Task item: Which lines of the records below contain the word "Customer"? Show each one.

Page-level text extractions
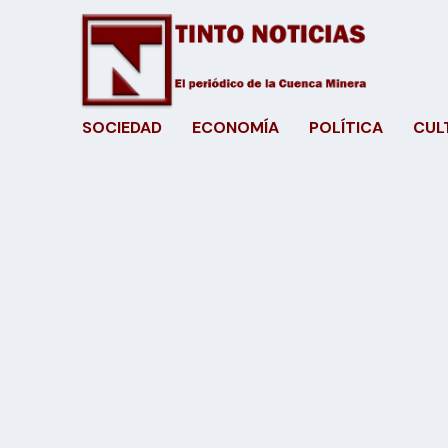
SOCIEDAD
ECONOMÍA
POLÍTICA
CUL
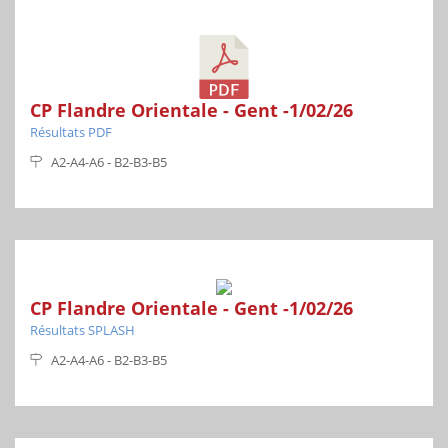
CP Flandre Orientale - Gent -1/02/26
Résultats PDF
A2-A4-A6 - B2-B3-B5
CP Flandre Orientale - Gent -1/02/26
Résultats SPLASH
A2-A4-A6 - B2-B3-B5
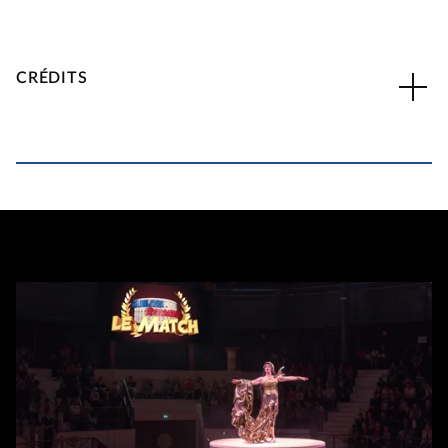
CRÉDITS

...

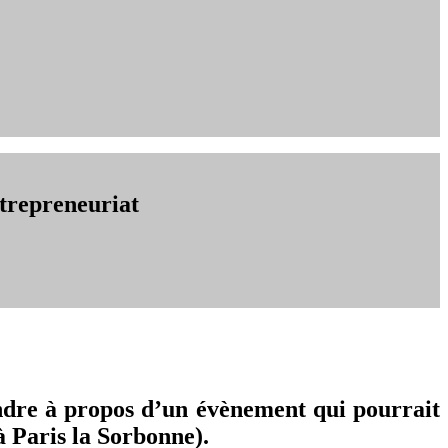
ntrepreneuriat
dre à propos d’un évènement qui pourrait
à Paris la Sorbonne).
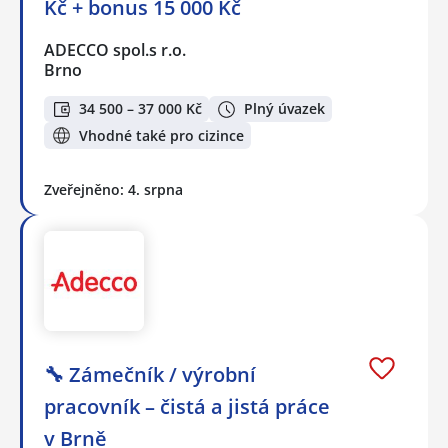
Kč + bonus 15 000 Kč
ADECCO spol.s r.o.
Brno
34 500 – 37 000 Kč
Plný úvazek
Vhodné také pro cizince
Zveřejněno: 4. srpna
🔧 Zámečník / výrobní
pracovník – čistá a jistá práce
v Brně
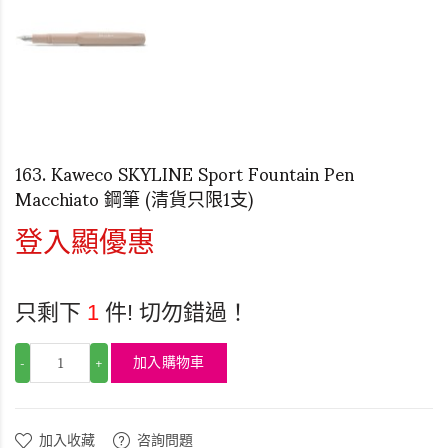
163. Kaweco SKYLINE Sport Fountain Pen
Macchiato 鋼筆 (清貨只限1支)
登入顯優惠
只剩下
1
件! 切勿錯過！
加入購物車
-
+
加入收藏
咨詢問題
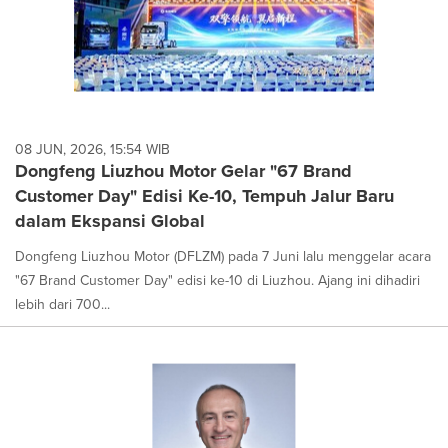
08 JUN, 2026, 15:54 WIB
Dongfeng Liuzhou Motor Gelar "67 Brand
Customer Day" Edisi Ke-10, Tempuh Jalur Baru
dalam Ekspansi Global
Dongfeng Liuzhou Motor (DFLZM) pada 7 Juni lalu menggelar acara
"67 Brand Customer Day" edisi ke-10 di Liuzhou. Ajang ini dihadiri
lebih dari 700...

--

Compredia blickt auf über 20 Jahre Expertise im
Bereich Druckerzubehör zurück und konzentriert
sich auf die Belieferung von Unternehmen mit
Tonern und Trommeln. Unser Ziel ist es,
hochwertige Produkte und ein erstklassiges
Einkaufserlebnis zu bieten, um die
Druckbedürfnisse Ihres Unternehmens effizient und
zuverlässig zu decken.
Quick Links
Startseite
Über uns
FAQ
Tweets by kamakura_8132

Output below:
Customer Day" Edisi Ke-10, Tempuh Jalur Baru
"67 Brand Customer Day" edisi ke-10 di Liuzhou. Ajang ini dihadiri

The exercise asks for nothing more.